## EXERCISE BRIEF
Extract exactly those lines that lie between the start of the material and the line with "The height and width of the screenshot is (2218, 1032).", including both boundary lines and no others.

## THE DATA
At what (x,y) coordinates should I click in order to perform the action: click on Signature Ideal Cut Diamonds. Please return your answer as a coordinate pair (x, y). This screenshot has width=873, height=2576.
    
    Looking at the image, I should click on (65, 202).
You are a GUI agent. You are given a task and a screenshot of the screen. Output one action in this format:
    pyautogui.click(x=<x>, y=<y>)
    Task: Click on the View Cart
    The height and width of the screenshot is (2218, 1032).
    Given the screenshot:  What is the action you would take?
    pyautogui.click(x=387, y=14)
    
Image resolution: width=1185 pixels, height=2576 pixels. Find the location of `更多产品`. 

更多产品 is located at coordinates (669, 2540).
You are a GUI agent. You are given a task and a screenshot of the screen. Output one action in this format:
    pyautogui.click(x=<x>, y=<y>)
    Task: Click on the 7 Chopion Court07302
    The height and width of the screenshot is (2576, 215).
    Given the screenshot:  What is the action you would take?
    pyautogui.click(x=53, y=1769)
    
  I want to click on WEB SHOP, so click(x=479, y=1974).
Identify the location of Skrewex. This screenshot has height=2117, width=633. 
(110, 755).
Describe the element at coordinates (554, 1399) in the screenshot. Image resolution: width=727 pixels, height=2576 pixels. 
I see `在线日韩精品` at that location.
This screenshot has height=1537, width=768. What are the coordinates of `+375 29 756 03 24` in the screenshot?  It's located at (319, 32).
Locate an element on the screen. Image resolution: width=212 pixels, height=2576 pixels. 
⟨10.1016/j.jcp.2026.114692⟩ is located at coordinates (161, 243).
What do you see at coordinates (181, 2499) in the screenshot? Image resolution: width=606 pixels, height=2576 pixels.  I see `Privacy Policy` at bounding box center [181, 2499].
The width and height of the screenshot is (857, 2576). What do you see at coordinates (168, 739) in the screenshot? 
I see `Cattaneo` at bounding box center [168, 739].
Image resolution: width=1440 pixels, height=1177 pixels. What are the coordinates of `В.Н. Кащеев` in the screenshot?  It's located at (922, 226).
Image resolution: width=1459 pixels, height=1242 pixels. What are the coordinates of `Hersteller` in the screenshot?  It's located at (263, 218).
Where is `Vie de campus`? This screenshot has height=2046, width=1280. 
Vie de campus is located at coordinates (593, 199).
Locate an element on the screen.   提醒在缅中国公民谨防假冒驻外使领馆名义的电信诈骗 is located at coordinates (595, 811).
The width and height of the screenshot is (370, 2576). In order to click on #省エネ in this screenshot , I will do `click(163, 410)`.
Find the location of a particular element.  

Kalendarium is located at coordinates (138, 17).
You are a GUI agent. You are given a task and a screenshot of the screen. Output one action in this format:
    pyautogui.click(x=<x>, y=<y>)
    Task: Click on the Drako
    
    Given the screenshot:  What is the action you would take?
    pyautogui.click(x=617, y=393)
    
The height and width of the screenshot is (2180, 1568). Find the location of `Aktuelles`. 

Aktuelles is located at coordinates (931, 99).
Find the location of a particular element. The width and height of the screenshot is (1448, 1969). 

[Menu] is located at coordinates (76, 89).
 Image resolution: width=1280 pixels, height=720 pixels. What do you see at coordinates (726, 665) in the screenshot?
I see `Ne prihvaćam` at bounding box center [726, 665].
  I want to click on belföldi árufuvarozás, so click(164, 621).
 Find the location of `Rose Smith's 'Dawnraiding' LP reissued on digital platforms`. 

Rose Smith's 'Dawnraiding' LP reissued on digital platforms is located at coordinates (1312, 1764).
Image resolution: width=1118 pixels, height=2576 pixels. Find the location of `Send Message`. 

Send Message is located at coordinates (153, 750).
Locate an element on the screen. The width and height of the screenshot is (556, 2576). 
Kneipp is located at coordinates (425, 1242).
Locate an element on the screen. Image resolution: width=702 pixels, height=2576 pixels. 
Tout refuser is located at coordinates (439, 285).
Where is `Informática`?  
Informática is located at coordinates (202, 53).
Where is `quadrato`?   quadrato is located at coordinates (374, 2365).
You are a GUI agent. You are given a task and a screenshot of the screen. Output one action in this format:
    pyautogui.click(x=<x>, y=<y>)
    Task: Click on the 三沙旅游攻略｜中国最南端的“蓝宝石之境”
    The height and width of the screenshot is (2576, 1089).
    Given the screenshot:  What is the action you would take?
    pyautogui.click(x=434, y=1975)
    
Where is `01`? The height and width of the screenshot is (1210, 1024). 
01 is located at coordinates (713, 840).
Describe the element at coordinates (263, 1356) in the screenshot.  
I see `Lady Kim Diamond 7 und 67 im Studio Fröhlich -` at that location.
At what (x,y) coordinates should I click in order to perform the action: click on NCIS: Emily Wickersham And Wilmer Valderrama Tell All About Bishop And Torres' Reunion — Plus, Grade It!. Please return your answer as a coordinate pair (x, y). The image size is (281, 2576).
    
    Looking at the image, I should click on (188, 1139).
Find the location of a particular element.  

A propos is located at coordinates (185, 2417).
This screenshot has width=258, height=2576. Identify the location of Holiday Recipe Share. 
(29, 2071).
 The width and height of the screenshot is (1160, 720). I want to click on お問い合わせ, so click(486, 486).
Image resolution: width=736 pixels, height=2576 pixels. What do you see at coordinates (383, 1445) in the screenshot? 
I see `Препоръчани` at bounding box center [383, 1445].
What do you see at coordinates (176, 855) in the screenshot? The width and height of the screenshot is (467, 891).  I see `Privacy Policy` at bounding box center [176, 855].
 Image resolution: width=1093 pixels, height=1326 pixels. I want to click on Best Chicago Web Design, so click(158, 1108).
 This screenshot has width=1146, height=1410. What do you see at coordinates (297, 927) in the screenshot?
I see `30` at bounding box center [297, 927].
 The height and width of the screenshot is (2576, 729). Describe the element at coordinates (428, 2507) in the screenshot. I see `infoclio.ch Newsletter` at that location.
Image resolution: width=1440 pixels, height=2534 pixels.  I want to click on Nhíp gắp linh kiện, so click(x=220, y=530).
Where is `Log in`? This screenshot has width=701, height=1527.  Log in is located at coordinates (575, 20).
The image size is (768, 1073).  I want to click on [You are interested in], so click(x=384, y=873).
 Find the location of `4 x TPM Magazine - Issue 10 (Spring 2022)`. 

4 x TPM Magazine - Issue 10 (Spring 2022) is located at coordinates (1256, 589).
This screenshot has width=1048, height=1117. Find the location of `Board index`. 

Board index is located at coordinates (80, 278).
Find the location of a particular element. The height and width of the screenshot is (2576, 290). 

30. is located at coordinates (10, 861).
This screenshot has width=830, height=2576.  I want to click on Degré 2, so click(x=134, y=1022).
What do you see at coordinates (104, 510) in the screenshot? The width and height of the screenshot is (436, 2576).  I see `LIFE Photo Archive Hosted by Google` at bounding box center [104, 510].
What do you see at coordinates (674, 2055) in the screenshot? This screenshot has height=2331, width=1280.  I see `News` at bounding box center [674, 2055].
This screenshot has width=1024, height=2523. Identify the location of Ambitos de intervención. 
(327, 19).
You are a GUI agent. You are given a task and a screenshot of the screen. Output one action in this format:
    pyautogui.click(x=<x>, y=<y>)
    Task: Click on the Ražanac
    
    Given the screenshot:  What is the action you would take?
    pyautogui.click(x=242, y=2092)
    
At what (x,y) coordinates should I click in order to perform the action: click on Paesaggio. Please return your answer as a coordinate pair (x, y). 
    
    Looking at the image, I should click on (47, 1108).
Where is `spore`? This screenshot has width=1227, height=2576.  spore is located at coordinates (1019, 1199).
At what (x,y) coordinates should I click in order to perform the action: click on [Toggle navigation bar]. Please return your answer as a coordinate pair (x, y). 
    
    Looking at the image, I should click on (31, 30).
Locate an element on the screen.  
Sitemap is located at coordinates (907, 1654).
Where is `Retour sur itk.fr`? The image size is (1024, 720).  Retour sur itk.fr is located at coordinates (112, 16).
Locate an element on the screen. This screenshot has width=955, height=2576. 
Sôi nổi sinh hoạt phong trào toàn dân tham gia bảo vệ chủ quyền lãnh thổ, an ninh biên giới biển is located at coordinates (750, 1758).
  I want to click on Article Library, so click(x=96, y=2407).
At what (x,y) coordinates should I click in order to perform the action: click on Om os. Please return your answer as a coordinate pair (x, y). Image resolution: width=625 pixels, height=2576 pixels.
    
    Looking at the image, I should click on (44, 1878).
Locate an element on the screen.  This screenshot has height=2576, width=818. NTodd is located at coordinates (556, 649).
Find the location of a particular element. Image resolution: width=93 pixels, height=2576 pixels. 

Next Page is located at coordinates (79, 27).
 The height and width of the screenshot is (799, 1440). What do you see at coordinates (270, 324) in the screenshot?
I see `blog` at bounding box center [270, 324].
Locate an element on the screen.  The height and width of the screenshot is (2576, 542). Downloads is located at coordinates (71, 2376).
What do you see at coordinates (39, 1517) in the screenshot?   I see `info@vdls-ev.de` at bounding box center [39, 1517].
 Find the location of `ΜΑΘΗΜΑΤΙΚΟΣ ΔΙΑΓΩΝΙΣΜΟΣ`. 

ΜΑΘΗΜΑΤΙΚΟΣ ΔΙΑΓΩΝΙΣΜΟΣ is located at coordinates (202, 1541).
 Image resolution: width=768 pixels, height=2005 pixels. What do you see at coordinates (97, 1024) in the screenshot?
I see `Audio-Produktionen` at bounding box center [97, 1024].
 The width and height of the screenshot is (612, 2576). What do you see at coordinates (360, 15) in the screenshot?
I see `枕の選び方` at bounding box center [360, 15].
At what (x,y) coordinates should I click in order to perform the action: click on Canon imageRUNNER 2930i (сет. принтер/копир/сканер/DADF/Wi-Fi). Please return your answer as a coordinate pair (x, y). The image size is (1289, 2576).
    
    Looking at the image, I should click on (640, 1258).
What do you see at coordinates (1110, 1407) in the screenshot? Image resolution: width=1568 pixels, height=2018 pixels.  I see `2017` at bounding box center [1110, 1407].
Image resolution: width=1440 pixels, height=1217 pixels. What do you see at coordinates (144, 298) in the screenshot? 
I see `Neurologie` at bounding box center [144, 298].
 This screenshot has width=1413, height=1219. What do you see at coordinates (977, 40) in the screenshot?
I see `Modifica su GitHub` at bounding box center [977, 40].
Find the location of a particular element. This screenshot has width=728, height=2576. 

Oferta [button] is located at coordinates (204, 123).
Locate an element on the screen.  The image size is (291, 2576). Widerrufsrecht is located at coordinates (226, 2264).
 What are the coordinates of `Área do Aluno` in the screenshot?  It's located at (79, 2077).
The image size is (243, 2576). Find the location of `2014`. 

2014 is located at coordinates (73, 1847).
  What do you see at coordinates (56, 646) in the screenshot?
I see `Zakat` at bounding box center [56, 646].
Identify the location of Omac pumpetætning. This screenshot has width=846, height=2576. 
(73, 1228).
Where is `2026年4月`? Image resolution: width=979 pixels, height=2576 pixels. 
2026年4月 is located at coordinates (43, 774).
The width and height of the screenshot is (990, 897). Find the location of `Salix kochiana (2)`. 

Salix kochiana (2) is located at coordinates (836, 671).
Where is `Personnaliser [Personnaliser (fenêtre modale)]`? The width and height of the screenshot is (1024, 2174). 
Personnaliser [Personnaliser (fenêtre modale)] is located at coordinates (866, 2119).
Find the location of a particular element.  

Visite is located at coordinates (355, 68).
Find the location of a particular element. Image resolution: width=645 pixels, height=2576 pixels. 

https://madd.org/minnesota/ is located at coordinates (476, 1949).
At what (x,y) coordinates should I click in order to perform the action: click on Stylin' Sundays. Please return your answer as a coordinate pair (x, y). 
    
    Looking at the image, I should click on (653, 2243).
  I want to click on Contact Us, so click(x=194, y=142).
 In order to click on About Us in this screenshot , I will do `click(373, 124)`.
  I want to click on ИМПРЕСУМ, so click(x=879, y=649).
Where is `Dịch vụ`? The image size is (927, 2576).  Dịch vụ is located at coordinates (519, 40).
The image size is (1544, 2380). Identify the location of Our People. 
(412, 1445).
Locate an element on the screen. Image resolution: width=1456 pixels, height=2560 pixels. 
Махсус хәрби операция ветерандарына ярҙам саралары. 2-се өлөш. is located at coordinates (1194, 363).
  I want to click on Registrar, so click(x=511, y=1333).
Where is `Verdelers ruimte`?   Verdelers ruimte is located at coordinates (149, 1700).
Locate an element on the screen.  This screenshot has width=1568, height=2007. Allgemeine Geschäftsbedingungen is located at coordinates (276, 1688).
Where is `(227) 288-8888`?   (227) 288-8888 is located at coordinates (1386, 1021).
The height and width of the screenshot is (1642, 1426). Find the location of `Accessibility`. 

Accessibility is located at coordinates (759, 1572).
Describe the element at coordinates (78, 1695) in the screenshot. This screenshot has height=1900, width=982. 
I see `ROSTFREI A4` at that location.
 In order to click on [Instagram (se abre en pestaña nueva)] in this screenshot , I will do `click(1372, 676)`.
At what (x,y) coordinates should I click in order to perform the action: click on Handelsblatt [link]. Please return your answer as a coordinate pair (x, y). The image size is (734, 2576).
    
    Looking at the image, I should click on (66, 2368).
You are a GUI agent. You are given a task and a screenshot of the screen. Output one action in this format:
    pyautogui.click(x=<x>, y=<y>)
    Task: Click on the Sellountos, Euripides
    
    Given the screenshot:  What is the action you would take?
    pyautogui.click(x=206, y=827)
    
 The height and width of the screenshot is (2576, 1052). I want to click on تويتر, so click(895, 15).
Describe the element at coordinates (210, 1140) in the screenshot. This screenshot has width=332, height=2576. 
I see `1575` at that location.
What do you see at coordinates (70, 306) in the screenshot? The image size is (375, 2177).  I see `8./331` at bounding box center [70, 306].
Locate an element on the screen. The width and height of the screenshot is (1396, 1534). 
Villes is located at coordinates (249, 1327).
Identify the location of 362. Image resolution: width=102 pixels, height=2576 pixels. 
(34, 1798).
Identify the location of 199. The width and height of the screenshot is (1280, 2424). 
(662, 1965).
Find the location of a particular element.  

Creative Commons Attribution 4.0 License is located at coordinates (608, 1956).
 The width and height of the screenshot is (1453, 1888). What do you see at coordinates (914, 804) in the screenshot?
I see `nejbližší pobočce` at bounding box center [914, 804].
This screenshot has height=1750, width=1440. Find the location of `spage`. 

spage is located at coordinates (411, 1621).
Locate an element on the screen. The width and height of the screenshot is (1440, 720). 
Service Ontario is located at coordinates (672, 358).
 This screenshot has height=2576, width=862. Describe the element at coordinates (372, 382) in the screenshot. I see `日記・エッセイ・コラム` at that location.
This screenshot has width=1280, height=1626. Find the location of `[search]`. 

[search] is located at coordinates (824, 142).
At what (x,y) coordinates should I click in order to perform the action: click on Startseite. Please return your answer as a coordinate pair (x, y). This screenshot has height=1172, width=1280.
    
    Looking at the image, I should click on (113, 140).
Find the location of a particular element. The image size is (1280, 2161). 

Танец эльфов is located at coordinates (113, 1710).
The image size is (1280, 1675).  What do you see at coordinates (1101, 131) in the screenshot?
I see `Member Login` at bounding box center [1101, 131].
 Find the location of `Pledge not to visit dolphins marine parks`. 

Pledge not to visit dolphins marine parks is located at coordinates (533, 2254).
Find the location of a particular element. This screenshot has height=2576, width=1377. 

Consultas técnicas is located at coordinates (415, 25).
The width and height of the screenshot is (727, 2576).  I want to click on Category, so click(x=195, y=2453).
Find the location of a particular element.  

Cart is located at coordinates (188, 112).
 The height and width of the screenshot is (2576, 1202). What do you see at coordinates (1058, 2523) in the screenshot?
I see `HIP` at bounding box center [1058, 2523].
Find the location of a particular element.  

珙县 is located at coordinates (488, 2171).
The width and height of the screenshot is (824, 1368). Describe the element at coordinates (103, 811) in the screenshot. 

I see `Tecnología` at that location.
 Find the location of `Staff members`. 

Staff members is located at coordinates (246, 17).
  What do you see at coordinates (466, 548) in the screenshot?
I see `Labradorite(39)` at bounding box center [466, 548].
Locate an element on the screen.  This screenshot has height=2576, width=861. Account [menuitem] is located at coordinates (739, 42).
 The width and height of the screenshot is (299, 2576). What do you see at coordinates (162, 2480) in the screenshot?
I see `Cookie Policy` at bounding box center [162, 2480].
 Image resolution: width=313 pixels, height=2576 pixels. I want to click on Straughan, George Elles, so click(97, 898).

## ANSWER TO THIS PROBLEM
At what (x,y) coordinates should I click in order to perform the action: click on Signature Ideal Cut Diamonds. Please return your answer as a coordinate pair (x, y). This screenshot has width=873, height=2576.
    
    Looking at the image, I should click on (65, 202).
You are a GUI agent. You are given a task and a screenshot of the screen. Output one action in this format:
    pyautogui.click(x=<x>, y=<y>)
    Task: Click on the View Cart
    The height and width of the screenshot is (2218, 1032).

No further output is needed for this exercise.